For Concordia University's Adam Radomsky, a professor in the Department of Psychology and the Director of the Centre for Clinical Research in Health at Concordia, finding a viable treatment for these individuals is driving research freshly funded by the Canadian Institutes for Health Research (CIHR). Based on previous work conducted with colleagues at the University of British Columbia and the University of Reading in the United Kingdom, Radomsky is now testing a novel approach to treatment for compulsive checking that could just mean vast improvements in the quality of life of countless individuals.
"For years, the best way to treat compulsive checking in OCD sufferers has been through a difficult therapeutic process known as exposure and response prevention, or ERP" explains Radomsky. "By facing their worst fears repeatedly until their anxiety declines, patients learn to diffuse their hypervigilant checking responses -- in theory." In practise, however, this type of treatment often results in patients quickly discontinuing the therapy. "Refusal rates for ERP are unacceptably high, which is why we need to develop a new and refined treatment that specifically works for compulsive checking."

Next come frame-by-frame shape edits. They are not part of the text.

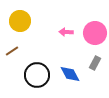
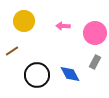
yellow circle: moved 4 px right
pink arrow: moved 3 px left, 6 px up
gray rectangle: moved 1 px up
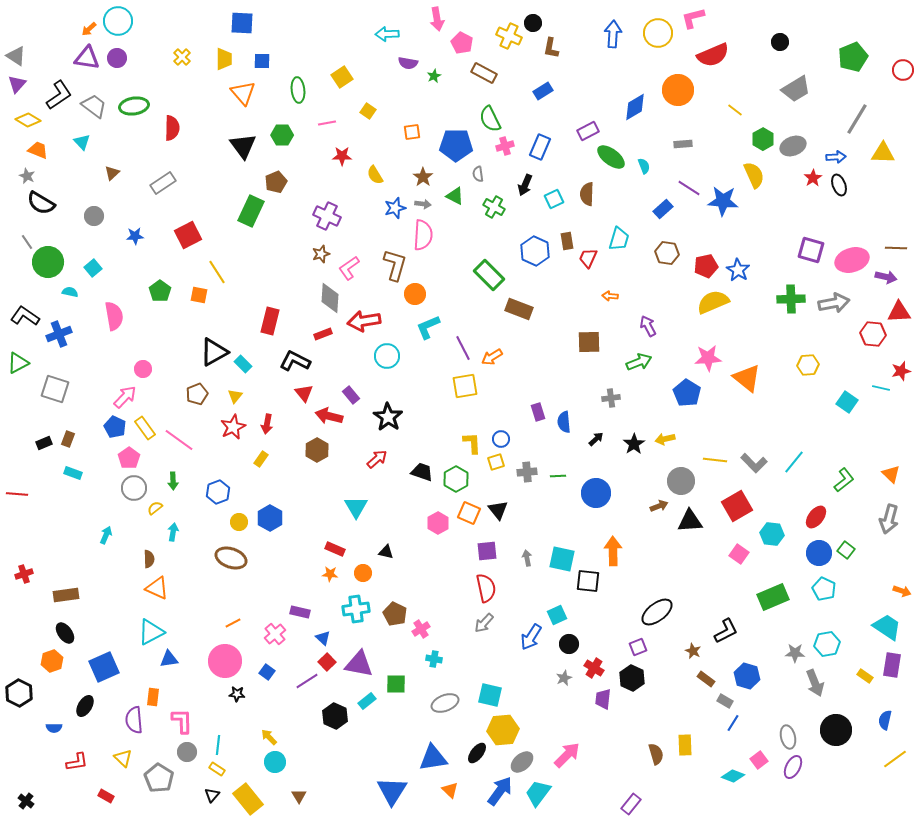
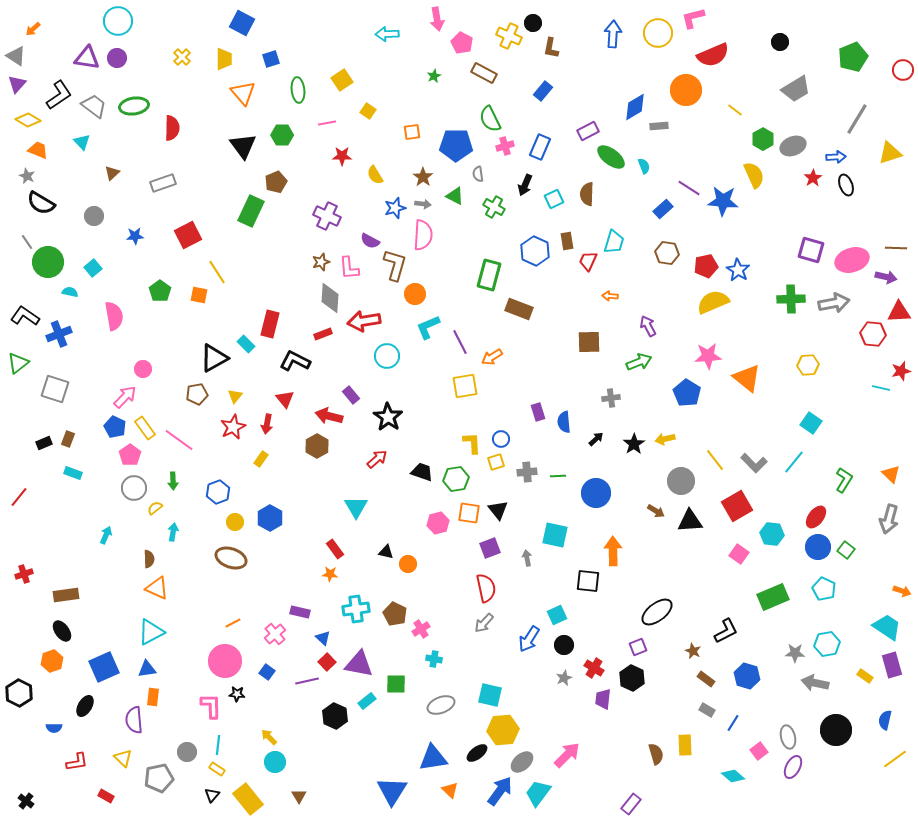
blue square at (242, 23): rotated 25 degrees clockwise
orange arrow at (89, 29): moved 56 px left
blue square at (262, 61): moved 9 px right, 2 px up; rotated 18 degrees counterclockwise
purple semicircle at (408, 63): moved 38 px left, 178 px down; rotated 18 degrees clockwise
yellow square at (342, 77): moved 3 px down
orange circle at (678, 90): moved 8 px right
blue rectangle at (543, 91): rotated 18 degrees counterclockwise
gray rectangle at (683, 144): moved 24 px left, 18 px up
yellow triangle at (883, 153): moved 7 px right; rotated 20 degrees counterclockwise
gray rectangle at (163, 183): rotated 15 degrees clockwise
black ellipse at (839, 185): moved 7 px right
cyan trapezoid at (619, 239): moved 5 px left, 3 px down
brown star at (321, 254): moved 8 px down
red trapezoid at (588, 258): moved 3 px down
pink L-shape at (349, 268): rotated 60 degrees counterclockwise
green rectangle at (489, 275): rotated 60 degrees clockwise
red rectangle at (270, 321): moved 3 px down
purple line at (463, 348): moved 3 px left, 6 px up
black triangle at (214, 352): moved 6 px down
pink star at (708, 358): moved 2 px up
green triangle at (18, 363): rotated 10 degrees counterclockwise
cyan rectangle at (243, 364): moved 3 px right, 20 px up
red triangle at (304, 393): moved 19 px left, 6 px down
brown pentagon at (197, 394): rotated 10 degrees clockwise
cyan square at (847, 402): moved 36 px left, 21 px down
brown hexagon at (317, 450): moved 4 px up
pink pentagon at (129, 458): moved 1 px right, 3 px up
yellow line at (715, 460): rotated 45 degrees clockwise
green hexagon at (456, 479): rotated 20 degrees clockwise
green L-shape at (844, 480): rotated 20 degrees counterclockwise
red line at (17, 494): moved 2 px right, 3 px down; rotated 55 degrees counterclockwise
brown arrow at (659, 506): moved 3 px left, 5 px down; rotated 54 degrees clockwise
orange square at (469, 513): rotated 15 degrees counterclockwise
yellow circle at (239, 522): moved 4 px left
pink hexagon at (438, 523): rotated 15 degrees clockwise
red rectangle at (335, 549): rotated 30 degrees clockwise
purple square at (487, 551): moved 3 px right, 3 px up; rotated 15 degrees counterclockwise
blue circle at (819, 553): moved 1 px left, 6 px up
cyan square at (562, 559): moved 7 px left, 24 px up
orange circle at (363, 573): moved 45 px right, 9 px up
black ellipse at (65, 633): moved 3 px left, 2 px up
blue arrow at (531, 637): moved 2 px left, 2 px down
black circle at (569, 644): moved 5 px left, 1 px down
blue triangle at (169, 659): moved 22 px left, 10 px down
purple rectangle at (892, 665): rotated 25 degrees counterclockwise
purple line at (307, 681): rotated 20 degrees clockwise
gray arrow at (815, 683): rotated 124 degrees clockwise
gray rectangle at (725, 701): moved 18 px left, 9 px down
gray ellipse at (445, 703): moved 4 px left, 2 px down
pink L-shape at (182, 721): moved 29 px right, 15 px up
black ellipse at (477, 753): rotated 15 degrees clockwise
pink square at (759, 760): moved 9 px up
cyan diamond at (733, 776): rotated 20 degrees clockwise
gray pentagon at (159, 778): rotated 28 degrees clockwise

Radomsky's treatment builds on previous research which found that individuals with OCD who compulsively checked certain aspects of their surroundings did so because of an inflated sense of perceived responsibility. "If I don't turn off the stove, the house will burn down," is a plausible thought that can quickly devolve into an obsessive cycle of checking and re-checking, and can even result in an inability to leave the house. Yet, as proved by Radomsky's previous research, performing these seemingly senseless repetitions actually results in a loss of confidence.

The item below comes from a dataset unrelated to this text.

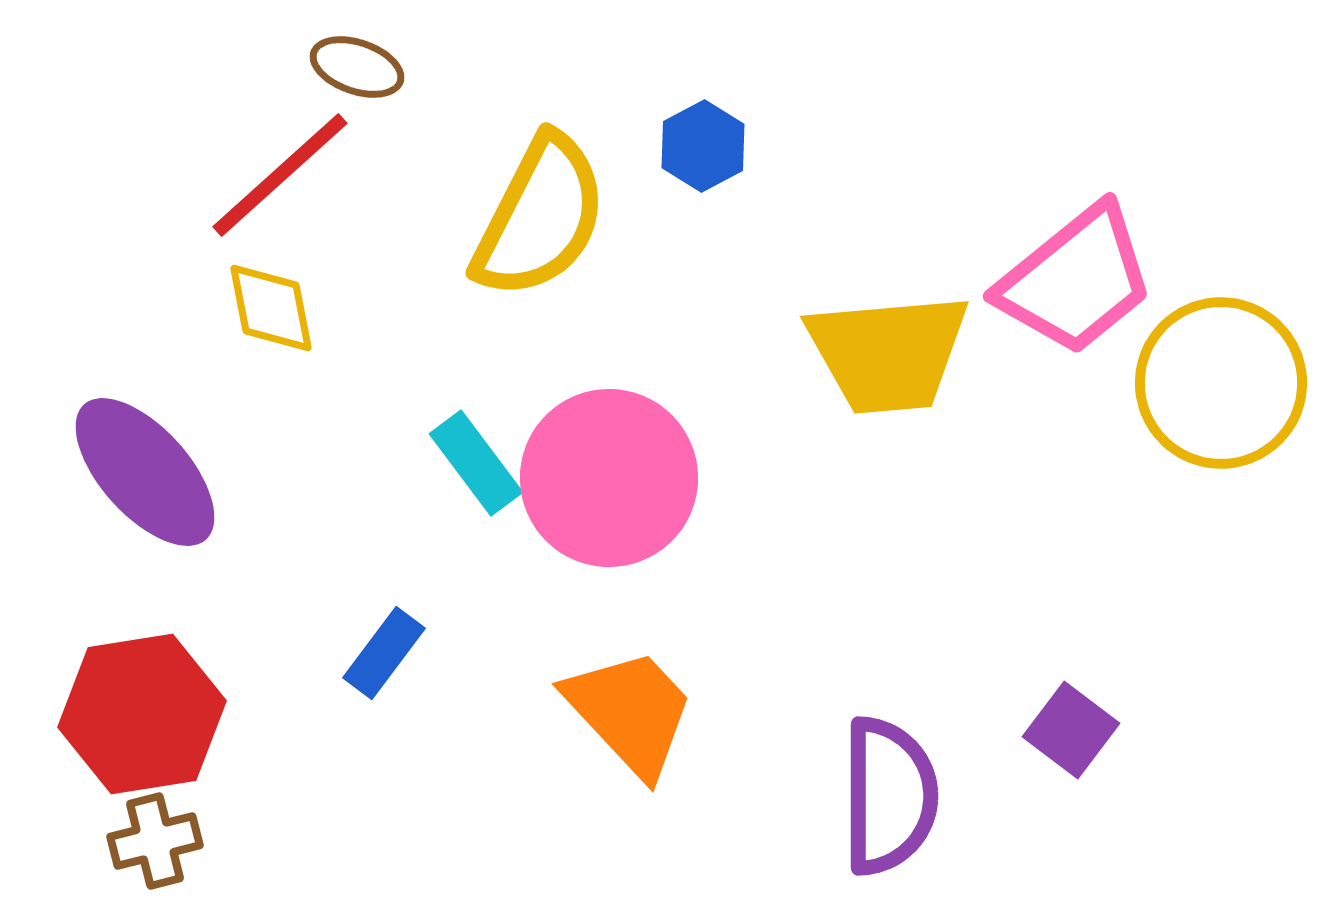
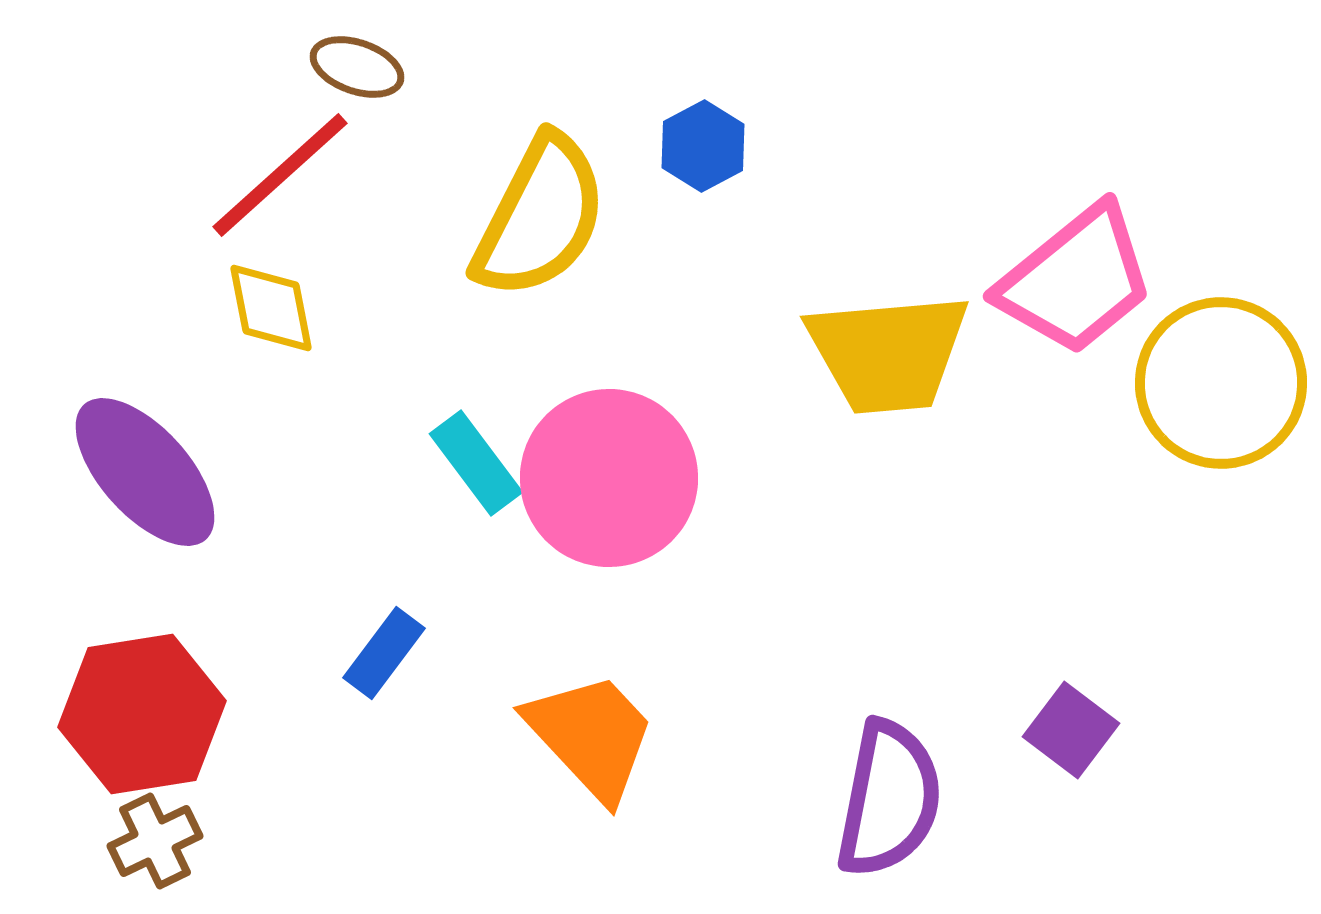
orange trapezoid: moved 39 px left, 24 px down
purple semicircle: moved 3 px down; rotated 11 degrees clockwise
brown cross: rotated 12 degrees counterclockwise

By modifying the patient's inflated feelings of personal responsibility and reducing predictions of seriousness of anticipated misfortunes, the cycle can be turned the around. By placing the emphasis on how people think rather than on what they do, Radomsky's new approach targets people's faulty beliefs about how responsible they think they are, about their own memories, and about the dangers that they perceive. The progress of the proposed treatment takes the patient from exercises in normalizing inflated responsibility, through restoring confidence in memory, all the way to reducing self-doubt and guilt, hopefully leaving patients with new insights into how they perceive themselves, and the world around them.
Developed in the lab, Radomsky's research is set to show real promise in the field. "For me and my team," says Radomsky, "this work will capitalize on all of our previous experimental research and lead us to testing a new intervention based on our previous findings. It's our hope that this work will lead to a more substantial test of the treatment, which in turn could influence how people treat OCD in Montreal, in Canada and beyond."
The original paper, published in Cognitive and Behavioral Practice, was co-authored by Rosamund Shafran and AE Coughtrey from the University of Reading, and by Stanley Rachman from the University of British Columbia. The CIHR-funded study also involves co-investigators Michel Dugas, Gail Myhr, and Maureen Whittal.